I forgot to respond to your question about whether defective output tubes can damage the amp -- the answer is no, because VAC Renaissance amps have a "sentry" output tube shutdown circuit that shuts down power to any output tube pair that goes out of spec (i.e., that contains a dying or defective tube). A red light will illuminate for the affected tube pair, meaning voltage was killed to that pair. There is no worry that a defective output tube can harm the amp. Given that the Renaissance amps autobias, use super long-life 300B output tubes, and have the tube shutdown feature, they are as easy to own as a solid-state amp (easier, because if you blow an output transistor, your stuck with a repair, whereas with a tube amp, once you have retubed, you basically have a new amp).
Have you arranged the tube pairs properly? Tube pairs must be installed "front-back", up and down the "V" layout of the tube sockets, not "left-right". As for other operational issues: (1) regarding the adjustable feedback, DO NOT run the amp with any feedback, as even 2 decibels of feedback kills the magic of the amp. If you don't have sufficient woofer control using zero feedback, sell the amp or replace the speakers (the feedback feature was a nod to marketing); (2) run the amps off the 8 Ohm tap.

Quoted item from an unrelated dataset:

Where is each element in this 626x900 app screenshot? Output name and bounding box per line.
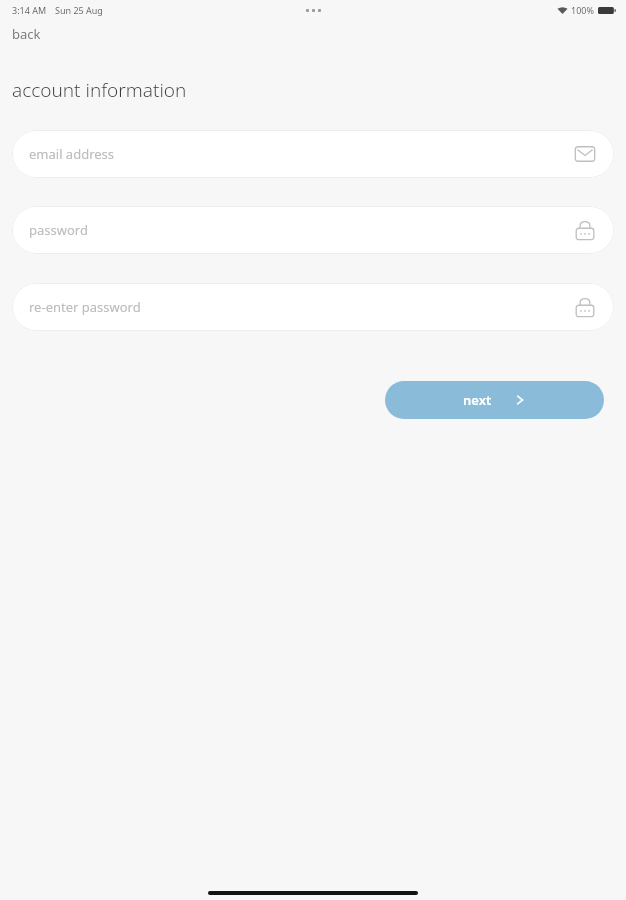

You may not know this, but the Renaissance amps are the best amps VAC has made -- they are entirely point-to-point wired (in comparison, all PHi components use circuit boards), have outrageous parts quality, and superb output transformers (that's why your 70/70 retailed for $14,000 ten years ago). This explains why, at 65 watts/channel, your 70/70 sounds like a good 150 watt/channel amp (it helps that it is totally dual-mono, all the way down to two power cords and two on/off switches).